A recurring theme in the book is that addiction involves the progressive replacement of people by things. This is particularly evident where addiction intersects with obsessive collecting (a form of OCD), but it is not limited to such cases. Even the people in an addict’s life often become a means to the object of his addiction. And addicts often end up alone in their bedroom or sitting room, whether they are addicted to alcohol or gaming.
Describing himself as a former addict, he refuses to accept the ‘medical model’ that claims addiction is an incurable disease. Although he acknowledges the role of ‘situation and context’, and agrees with Malcolm Gladwell (The Tipping Point, 2000) that we tend to ‘overestimate the importance of character traits’ (p. 88), his description of addiction as a ‘disorder of choice’ is entirely compatible with traditional accounts of habit formation.

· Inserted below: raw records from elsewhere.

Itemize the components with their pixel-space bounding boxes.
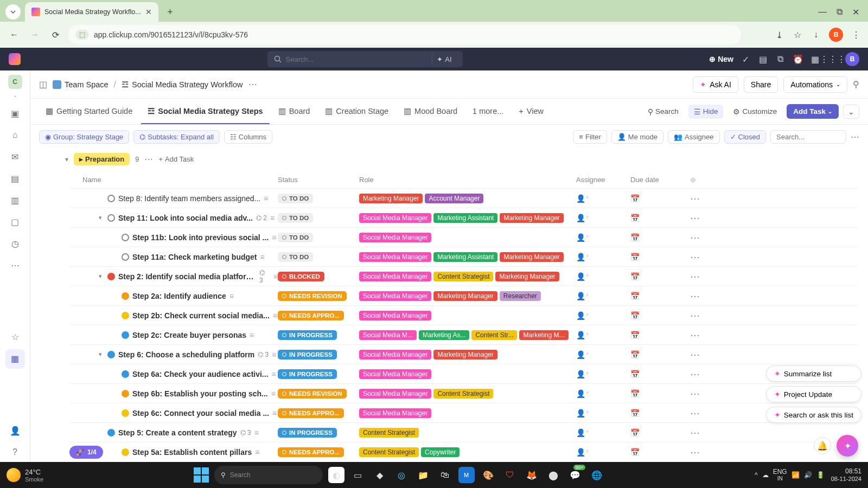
home-icon[interactable]: ⌂ [5,125,25,145]
due-date-icon[interactable]: 📅 [630,233,640,242]
apps-icon[interactable]: ⋮⋮⋮ [828,54,838,64]
panel-toggle-icon[interactable]: ◫ [39,79,47,89]
start-button[interactable] [194,467,209,483]
task-title[interactable]: Step 6a: Check your audience activi... [132,370,269,378]
due-date-icon[interactable]: 📅 [630,448,640,457]
task-title[interactable]: Step 2b: Check current social media... [132,311,270,320]
task-row[interactable]: ▾Step 6b: Establish your posting sch...≡… [69,383,857,403]
assignee-add-icon[interactable]: 👤⁺ [576,272,589,281]
status-dot-icon[interactable] [122,331,129,339]
role-tag[interactable]: Researcher [500,291,541,301]
task-row[interactable]: ▾Step 5: Create a content strategy⌬ 3≡IN… [69,422,857,442]
new-tab-button[interactable]: + [163,4,178,20]
view-options-icon[interactable]: ⌄ [843,105,859,119]
workspace-switcher[interactable]: C [8,75,22,89]
search-input[interactable] [286,55,428,63]
status-dot-icon[interactable] [107,273,115,280]
minimize-button[interactable]: — [818,7,827,17]
filter-search-input[interactable] [770,130,846,144]
col-due[interactable]: Due date [630,176,690,184]
status-dot-icon[interactable] [122,312,129,319]
role-tag[interactable]: Social Media Manager [359,311,431,320]
chevron-down-icon[interactable]: ⌄ [13,92,17,98]
task-row[interactable]: ▾Step 11b: Look into previous social ...… [69,227,857,247]
assignee-add-icon[interactable]: 👤⁺ [576,370,589,378]
assignee-add-icon[interactable]: 👤⁺ [576,292,589,300]
notepad-icon[interactable]: ▤ [758,54,768,64]
add-task-button[interactable]: Add Task ⌄ [787,104,839,119]
task-title[interactable]: Step 5a: Establish content pillars [132,448,252,457]
status-pill[interactable]: NEEDS REVISION [278,291,347,301]
tab-list-dropdown[interactable] [5,4,21,20]
col-status[interactable]: Status [278,176,359,184]
role-tag[interactable]: Marketing Manager [359,194,423,203]
due-date-icon[interactable]: 📅 [630,194,640,203]
task-title[interactable]: Step 11: Look into social media adv... [118,214,253,222]
task-row[interactable]: ▾Step 11: Look into social media adv...⌬… [69,208,857,227]
subtask-count[interactable]: ⌬ 3 [259,269,270,284]
task-row[interactable]: ▾Step 6: Choose a scheduling platform⌬ 3… [69,344,857,364]
row-menu-icon[interactable]: ⋯ [690,232,700,243]
group-by-chip[interactable]: ◉ Group: Strategy Stage [39,130,129,144]
help-icon[interactable]: ? [5,442,25,462]
onboarding-progress[interactable]: 🚀 1/4 [69,446,103,459]
task-title[interactable]: Step 8: Identify team members assigned..… [118,194,260,203]
row-handle-icon[interactable]: ≡ [270,214,275,222]
col-role[interactable]: Role [359,176,576,184]
role-tag[interactable]: Content Strategist [359,428,419,438]
view-tab-creation-stage[interactable]: ▥Creation Stage [318,99,395,124]
browser-tab[interactable]: Social Media Strategy Workflo... ✕ [25,2,158,22]
row-menu-icon[interactable]: ⋯ [690,252,700,262]
task-view-icon[interactable]: ▭ [350,467,366,483]
row-handle-icon[interactable]: ≡ [273,311,277,320]
task-title[interactable]: Step 6c: Connect your social media ... [132,409,269,418]
status-pill[interactable]: IN PROGRESS [278,330,337,340]
downloads-icon[interactable]: ↓ [810,29,821,40]
task-row[interactable]: ▾Step 11a: Check marketing budget≡TO DOS… [69,247,857,266]
close-tab-button[interactable]: ✕ [145,8,152,16]
row-handle-icon[interactable]: ≡ [255,448,259,457]
tray-expand-icon[interactable]: ^ [755,471,758,479]
row-handle-icon[interactable]: ≡ [250,331,254,339]
col-name[interactable]: Name [82,176,278,184]
task-title[interactable]: Step 6b: Establish your posting sch... [132,389,268,398]
assignee-add-icon[interactable]: 👤⁺ [576,409,589,418]
status-pill[interactable]: TO DO [278,194,313,203]
expand-toggle[interactable]: ▾ [97,214,104,221]
row-handle-icon[interactable]: ≡ [273,272,278,281]
task-title[interactable]: Step 11a: Check marketing budget [132,253,257,261]
role-tag[interactable]: Social Media Manager [359,233,431,242]
row-menu-icon[interactable]: ⋯ [690,369,700,380]
role-tag[interactable]: Marketing Assistant [433,213,497,223]
subtask-count[interactable]: ⌬ 3 [240,429,251,436]
status-dot-icon[interactable] [107,429,115,436]
assignee-add-icon[interactable]: 👤⁺ [576,311,589,320]
assignee-filter[interactable]: 👥 Assignee [668,130,719,144]
dashboards-icon[interactable]: ▥ [5,190,25,210]
role-tag[interactable]: Marketing Manager [500,252,563,262]
cloud-icon[interactable]: ☁ [762,471,769,479]
notifications-button[interactable]: 🔔 [814,437,831,454]
chrome-icon[interactable]: ⬤ [545,467,561,483]
record-icon[interactable]: ⧉ [776,54,786,64]
automations-button[interactable]: Automations ⌄ [783,76,847,93]
ai-search-toggle[interactable]: ✦ AI [432,54,456,65]
task-row[interactable]: ▾Step 2b: Check current social media...≡… [69,305,857,325]
role-tag[interactable]: Social Media Manager [359,369,431,379]
task-row[interactable]: ▾Step 2: Identify social media platforms… [69,266,857,286]
row-handle-icon[interactable]: ≡ [271,389,276,398]
bookmark-icon[interactable]: ☆ [792,29,803,40]
weather-widget[interactable]: 24°C Smoke [7,468,43,483]
user-avatar[interactable]: B [845,52,859,66]
task-row[interactable]: ▾Step 2a: Identify audience≡NEEDS REVISI… [69,286,857,305]
role-tag[interactable]: Marketing Manager [495,272,559,281]
row-handle-icon[interactable]: ≡ [254,428,259,437]
status-dot-icon[interactable] [122,253,129,261]
maximize-button[interactable]: ⧉ [837,7,843,17]
role-tag[interactable]: Copywriter [421,447,459,457]
more-icon[interactable]: ⋯ [5,255,25,275]
security-icon[interactable]: 🛡 [502,467,518,483]
task-row[interactable]: ▾Step 6c: Connect your social media ...≡… [69,403,857,422]
checkmark-icon[interactable]: ✓ [741,54,751,64]
row-handle-icon[interactable]: ≡ [272,370,276,378]
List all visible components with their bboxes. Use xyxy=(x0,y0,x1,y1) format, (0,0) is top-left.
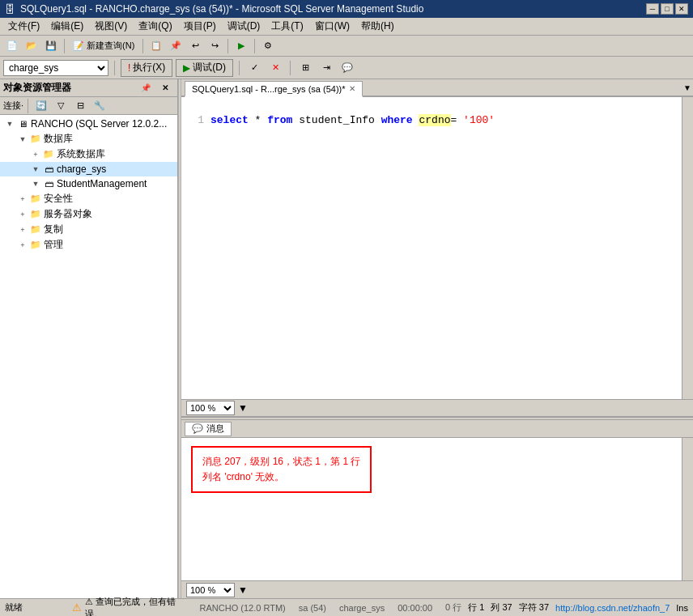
check-button[interactable]: ✓ xyxy=(245,60,263,76)
menu-project[interactable]: 项目(P) xyxy=(179,18,221,35)
row-pos: 行 1 xyxy=(468,601,484,614)
execute-button[interactable]: ! 执行(X) xyxy=(121,59,172,77)
menu-help[interactable]: 帮助(H) xyxy=(356,18,399,35)
databases-icon: 📁 xyxy=(29,133,42,146)
zoom-select-top[interactable]: 100 % xyxy=(186,401,235,415)
menu-window[interactable]: 窗口(W) xyxy=(310,18,355,35)
execute-icon: ! xyxy=(128,62,130,74)
minimize-button[interactable]: ─ xyxy=(646,3,659,15)
sidebar-collapse-button[interactable]: ⊟ xyxy=(71,98,89,114)
run-button[interactable]: ▶ xyxy=(232,38,250,54)
query-editor[interactable]: 1select * from student_Info where crdno=… xyxy=(181,97,682,399)
menu-bar: 文件(F) 编辑(E) 视图(V) 查询(Q) 项目(P) 调试(D) 工具(T… xyxy=(0,18,693,36)
open-button[interactable]: 📂 xyxy=(23,38,40,54)
expand-system-db[interactable]: + xyxy=(29,148,42,161)
results-area: 💬 消息 消息 207，级别 16，状态 1，第 1 行 列名 'crdno' … xyxy=(181,420,693,598)
messages-tab-label: 消息 xyxy=(206,423,224,435)
connect-button[interactable]: 连接· xyxy=(3,100,23,112)
tab-bar: SQLQuery1.sql - R...rge_sys (sa (54))* ✕… xyxy=(181,79,693,97)
tree-item-system-db[interactable]: + 📁 系统数据库 xyxy=(0,147,177,162)
execute-label: 执行(X) xyxy=(133,61,165,74)
expand-charge-sys[interactable]: ▼ xyxy=(29,163,42,176)
sidebar-refresh-button[interactable]: 🔄 xyxy=(32,98,50,114)
results-main: 消息 207，级别 16，状态 1，第 1 行 列名 'crdno' 无效。 xyxy=(181,438,682,580)
title-text: SQLQuery1.sql - RANCHO.charge_sys (sa (5… xyxy=(20,3,423,15)
editor-scrollbar[interactable] xyxy=(682,97,693,399)
results-scrollbar[interactable] xyxy=(682,438,693,580)
editor-area: 1select * from student_Info where crdno=… xyxy=(181,97,693,399)
separator1 xyxy=(64,39,65,53)
redo-button[interactable]: ↪ xyxy=(206,38,223,54)
zoom-dropdown-top[interactable]: ▼ xyxy=(238,402,248,414)
messages-tab[interactable]: 💬 消息 xyxy=(185,422,232,436)
separator2 xyxy=(142,39,143,53)
main-layout: 对象资源管理器 📌 ✕ 连接· 🔄 ▽ ⊟ 🔧 ▼ 🖥 RANCHO (SQL … xyxy=(0,79,693,598)
tree-item-server-objects[interactable]: + 📁 服务器对象 xyxy=(0,206,177,222)
server-objects-icon: 📁 xyxy=(29,208,42,221)
debug-button[interactable]: ▶ 调试(D) xyxy=(176,59,233,77)
comment-button[interactable]: 💬 xyxy=(338,60,356,76)
zoom-dropdown-bottom[interactable]: ▼ xyxy=(238,584,248,596)
line-number: 1 xyxy=(188,114,204,126)
tab-close-button[interactable]: ✕ xyxy=(349,84,355,93)
expand-databases[interactable]: ▼ xyxy=(16,133,29,146)
expand-server[interactable]: ▼ xyxy=(3,117,16,130)
management-icon: 📁 xyxy=(29,239,42,252)
copy-button[interactable]: 📋 xyxy=(147,38,165,54)
menu-file[interactable]: 文件(F) xyxy=(3,18,45,35)
tree-item-management[interactable]: + 📁 管理 xyxy=(0,237,177,253)
cancel-query-button[interactable]: ✕ xyxy=(266,60,284,76)
expand-server-objects[interactable]: + xyxy=(16,208,29,221)
query-tab[interactable]: SQLQuery1.sql - R...rge_sys (sa (54))* ✕ xyxy=(185,81,363,97)
menu-edit[interactable]: 编辑(E) xyxy=(46,18,88,35)
pin-button[interactable]: 📌 xyxy=(137,80,155,96)
zoom-select-bottom[interactable]: 100 % xyxy=(186,583,235,597)
charge-sys-icon: 🗃 xyxy=(42,163,55,176)
undo-button[interactable]: ↩ xyxy=(186,38,204,54)
menu-debug[interactable]: 调试(D) xyxy=(223,18,266,35)
tree-item-security[interactable]: + 📁 安全性 xyxy=(0,191,177,206)
sep-s1 xyxy=(28,99,28,113)
charge-sys-label: charge_sys xyxy=(57,164,106,175)
replication-icon: 📁 xyxy=(29,223,42,236)
tab-scroll-right[interactable]: ▼ xyxy=(682,79,693,96)
menu-query[interactable]: 查询(Q) xyxy=(134,18,176,35)
sidebar-toolbar: 连接· 🔄 ▽ ⊟ 🔧 xyxy=(0,97,177,115)
expand-security[interactable]: + xyxy=(16,193,29,206)
separator7 xyxy=(290,61,291,75)
student-mgmt-icon: 🗃 xyxy=(42,177,55,190)
tree-item-student-mgmt[interactable]: ▼ 🗃 StudentManagement xyxy=(0,176,177,191)
indent-button[interactable]: ⇥ xyxy=(317,60,335,76)
tree-item-databases[interactable]: ▼ 📁 数据库 xyxy=(0,131,177,147)
database-select[interactable]: charge_sys xyxy=(3,60,108,76)
sidebar-filter-button[interactable]: ▽ xyxy=(52,98,70,114)
save-button[interactable]: 💾 xyxy=(42,38,60,54)
tab-right-arrow-icon[interactable]: ▼ xyxy=(682,79,693,96)
char-pos: 字符 37 xyxy=(519,601,549,614)
title-bar-controls: ─ □ ✕ xyxy=(646,3,688,15)
expand-management[interactable]: + xyxy=(16,239,29,252)
format-button[interactable]: ⊞ xyxy=(296,60,314,76)
close-sidebar-button[interactable]: ✕ xyxy=(156,80,174,96)
sidebar-title: 对象资源管理器 xyxy=(3,81,71,95)
system-db-icon: 📁 xyxy=(42,148,55,161)
sidebar-properties-button[interactable]: 🔧 xyxy=(91,98,108,114)
new-query-button[interactable]: 📝 新建查询(N) xyxy=(69,38,138,54)
menu-view[interactable]: 视图(V) xyxy=(90,18,132,35)
tree-item-replication[interactable]: + 📁 复制 xyxy=(0,222,177,237)
blog-link[interactable]: http://blog.csdn.net/zhaofn_7 xyxy=(555,603,670,613)
separator4 xyxy=(254,39,255,53)
new-file-button[interactable]: 📄 xyxy=(3,38,21,54)
toolbar2: charge_sys ! 执行(X) ▶ 调试(D) ✓ ✕ ⊞ ⇥ 💬 xyxy=(0,57,693,79)
settings-button[interactable]: ⚙ xyxy=(259,38,277,54)
expand-replication[interactable]: + xyxy=(16,223,29,236)
tree-item-server[interactable]: ▼ 🖥 RANCHO (SQL Server 12.0.2... xyxy=(0,117,177,131)
warning-icon: ⚠ xyxy=(72,601,82,614)
close-button[interactable]: ✕ xyxy=(675,3,688,15)
tab-label: SQLQuery1.sql - R...rge_sys (sa (54))* xyxy=(192,84,346,94)
expand-student-mgmt[interactable]: ▼ xyxy=(29,177,42,190)
paste-button[interactable]: 📌 xyxy=(167,38,185,54)
maximize-button[interactable]: □ xyxy=(661,3,674,15)
menu-tools[interactable]: 工具(T) xyxy=(266,18,308,35)
tree-item-charge-sys[interactable]: ▼ 🗃 charge_sys xyxy=(0,162,177,176)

We know from their writings that ancient philosophers like Plato and Aristotle well understood the human psyche to be a battleground between competing influences. Notwithstanding the power of irrational forces, they regarded rationality as the defining characteristic of human beings, and they claimed that the ordered psyche was one in which the irrational was submitted to the rational. Ancient philosophical schools, such as the Epicureans and the Stoics, developed a sophisticated understanding of desire and emotion, including a hierarchy of different kinds of pleasure, and they elaborated exercises to help students strengthen the will against temptation. Their goal was eudaimonia, often translated as ‘flourishing’, in the sense of a fulfilling human life. They were concerned with ‘normal’ desire, rather than the extreme of addiction, though doubtless they would have seen the two lying along a spectrum, with the latter being the developmental endpoint of a dissolute life, one in which there was no attempt to subjugate the lower desires.
Thompson, perhaps judiciously, doesn’t bring such historical considerations into his account, which is generally factual and descriptive rather than moralizing. I believe it is significant, however, that he leaves open the door to what the ancients have to teach us. Although no stranger to addictive desires himself, he refuses to shirk responsibility for his own poor choices in the past. Rather, he returns, like the escaped prisoner in Plato’s cave allegory, to help liberate his erstwhile fellow captives, and warn against complacency in a world increasingly governed by desire.